In attesa di sapere che fine farà tale proposta, però, alcuni lavoratori meneghini potranno testare questa nuova forma di lavoro oggi, giovedì 6 febbraio. A Milano prenderà quindi il via una vera e propria rivoluzione? Forse è troppo presto per dirlo. Intanto i dipendenti di circa sessanta aziende del capoluogo lombardo che hanno aderito alla giornata del lavoro agile potranno non timbrare il cartellino, potranno cioè non presentarsi in ufficio, ma lavorare comodamente da casa e sbrigare ugualmente le proprie incombenze.

Il work-life balance migliora la qualità della vita. Niente stress, niente tragitti in macchina imbottigliati nel traffico, niente corse dietro ai mezzi pubblici, nessun problema nel dover incastrare tutti gli appuntamenti della giornata, il lavoro e le richieste provenienti dalla propria famiglia o dai propri amici. Ogni dipendente potrà portare a termine i propri compiti seduto comodamente sul divano di casa, senza giacca, cravatta o tacchi alti, senza limiti di orario o altro, senza nessuno pronto a controllarlo per la pausa sigaretta troppo lunga o per una pausa pranzo anticipata. Il lavoro agile o flessibile sarà una sorta di via di mezzo fra il lavoro tradizionale ed il telelavoro. Se la proposta dovesse diventare legge e se l’esperimento di Milano riuscisse a far accendere la miccia della rivoluzione, in Italia solo il 6,1% dei lavoratori può dire di essere parte dello smart work contro ad esempio il 14% della Danimarca, le aziende e i dipendenti potrebbero trovare accordi più soddisfacenti per tutti in modo che ciascuno possa incastrare nel migliore dei modi gli obblighi richiesti dall’ufficio con quelli riguardanti la vita privata.

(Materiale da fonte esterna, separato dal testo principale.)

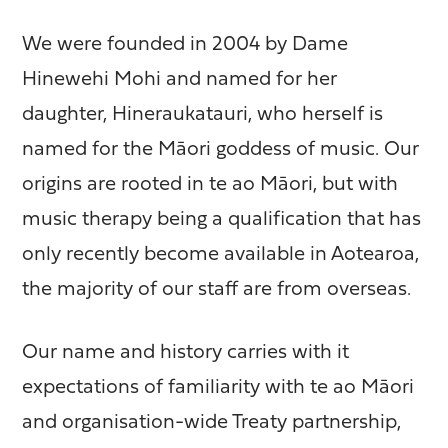
We were founded in 2004 by Dame
Hinewehi Mohi and named for her
daughter, Hineraukatauri, who herself is
named for the Māori goddess of music. Our
origins are rooted in te ao Māori, but with
music therapy being a qualification that has
only recently become available in Aotearoa,
the majority of our staff are from overseas.
Our name and history carries with it
expectations of familiarity with te ao Māori
and organisation-wide Treaty partnership,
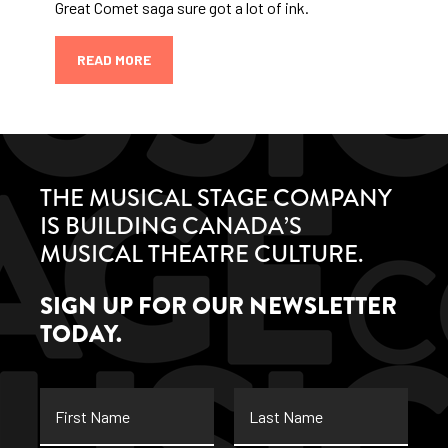
Great Comet saga sure got a lot of ink.
READ MORE
THE MUSICAL STAGE COMPANY
IS BUILDING CANADA’S
MUSICAL THEATRE CULTURE.
SIGN UP FOR OUR NEWSLETTER
TODAY.
First
Last
Name
Name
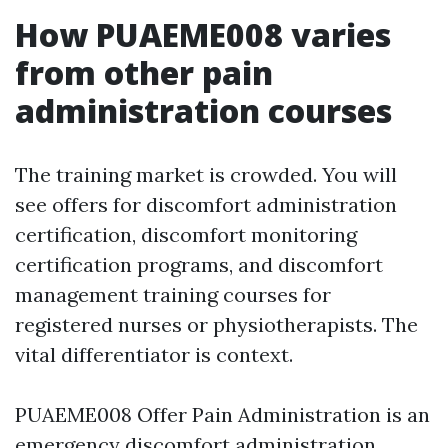
How PUAEME008 varies
from other pain
administration courses
The training market is crowded. You will
see offers for discomfort administration
certification, discomfort monitoring
certification programs, and discomfort
management training courses for
registered nurses or physiotherapists. The
vital differentiator is context.
PUAEME008 Offer Pain Administration is an
emergency discomfort administration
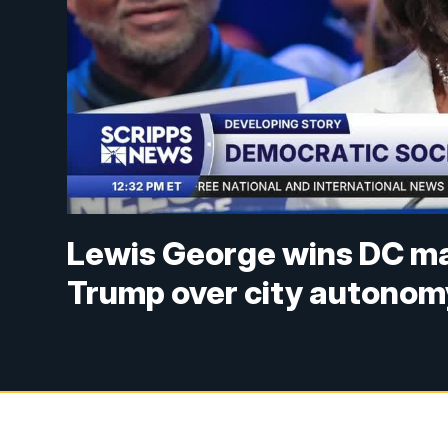
Lewis George wins DC may
Trump over city autonom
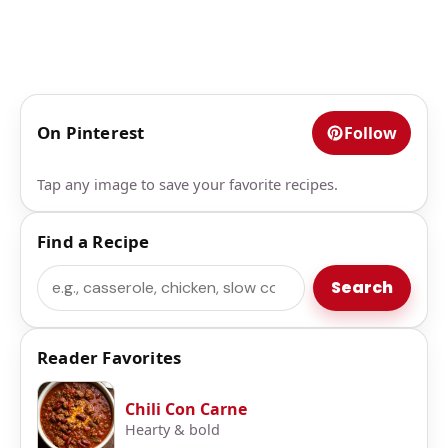
On Pinterest
Follow
Tap any image to save your favorite recipes.
Find a Recipe
Search
Search
Reader Favorites
Chili Con Carne
Hearty & bold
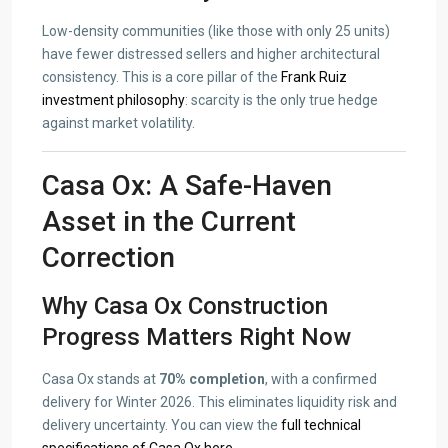
Low-density communities (like those with only 25 units)
have fewer distressed sellers and higher architectural
consistency. This is a core pillar of the
Frank Ruiz
investment philosophy
: scarcity is the only true hedge
against market volatility.
Casa Ox: A Safe-Haven
Asset in the Current
Correction
Why Casa Ox Construction
Progress Matters Right Now
Casa Ox stands at
70% completion
, with a confirmed
delivery for Winter 2026. This eliminates liquidity risk and
delivery uncertainty. You can view the
full technical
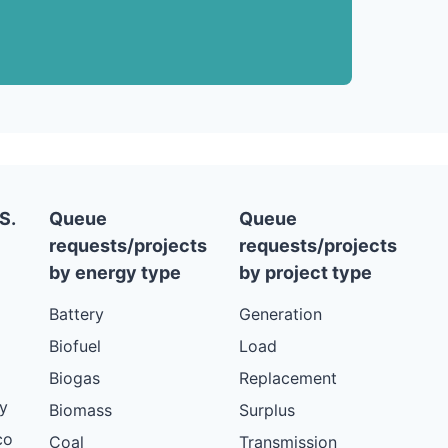
S.
Queue
Queue
requests/projects
requests/projects
by energy type
by project type
Battery
Generation
Biofuel
Load
Biogas
Replacement
y
Biomass
Surplus
co
Coal
Transmission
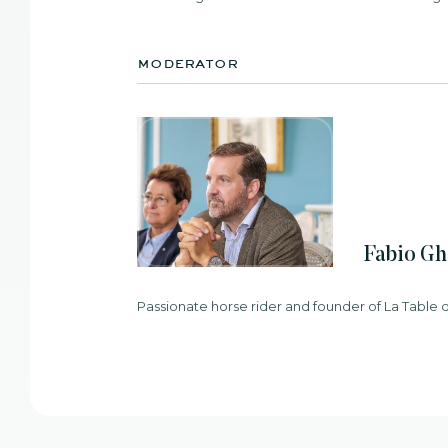
moderator
Fabio Gh
Passionate horse rider and founder of La Table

Non si potrà parlare quindi di un semplice telelavoro. I dipendenti, infatti, dovranno comunque recarsi in ufficio, ma una maggiore flessibilità, secondo alcuni studiosi, farà in modo che in ogni lavoratore diminuisca il livello di stress ed aumenti conseguentemente la sua operosità. A rendere tutti più efficienti, però, sarà anche un’altra caratteristica del lavoro agile. Lavorando per obiettivi, infatti, sempre secondo gli studiosi che sostengono tale modello, i dipendenti risulteranno più motivati e combattivi. Inoltre, secondo uno studio effettuato dal Politecnico di MIilano, se la verifica dei superiori venisse effettuata sui risultati finali e non sui singoli processi o sulle ore passate dentro l’ufficio i livelli di produttività e motivazione crescerebbero del 5,5%.